Applying several operations in sequence - passing the output of one method to the next - can be useful in writing concise code and allows better understanding of the flow of operations. Abelson et al. (1996) and more specifically to R, Wickham (2015) (functional programming in R), Wickham and Grolemund (2017) (pipes), and Mertz (2004) can provide further reading on this topic. Combining multiple operations is accomplished by method chaining (in object oriented programming), function composition (in functional programming), and piping (in various domains).
Here we will apply an example for obtaining integrated peak areas from baseline correction and peak fitting.
library(APRLspec)
library(APRLssb)
library(APRLmpf)
library(RJSONIO)
specraw <- as.SpecW(ReadSpec(file.path("data", "IMPROVE2011_spec_raw.rds")))

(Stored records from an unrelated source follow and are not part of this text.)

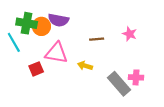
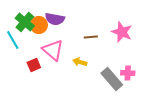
green cross: (27, 23) -> (25, 22), turned 30
pink star: (130, 34) -> (122, 32), size x1.5
pink triangle: (56, 53) -> (53, 50), turned 30

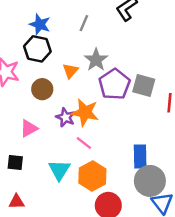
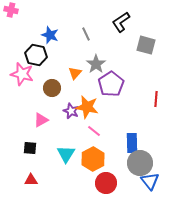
gray line: (84, 23) -> (86, 34), turned -48
black hexagon: (37, 49) -> (36, 55), moved
gray square: (144, 86) -> (146, 45), moved
pink line: (84, 143) -> (94, 131), moved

example <- c("OLYMX_20110720", "TRCRX_20110720")
examp2 <- specraw[example,]
Baseline correction. (Details can be found here.)
ssbPath <- ExpandPath(package = "APRLssb")
segments <- fromJSON(ssbPath("$extdata/segmentsKDT.json")) # segment definitions
ssbenv <- new.env() # environment for saving functions
source(ssbPath(segments[["Rfile"]]), ssbenv) # source functions into environment
Oftentimes, a single baseline correction algorithm is not suitable for the entire spectrum. The segments to be fitted and fit parameters are defined in whichsegment
. How to combine them into a single spectrum is defined by stitchmethod
(arguments to Stitch
).
params.ssb <- list(
whichsegment = list(
segm1 = list(df=8),
segm2 = list(df=6)
),
stitchmethod = list(
method="x"
)
)
Peak fitting files. (Details can be found here.)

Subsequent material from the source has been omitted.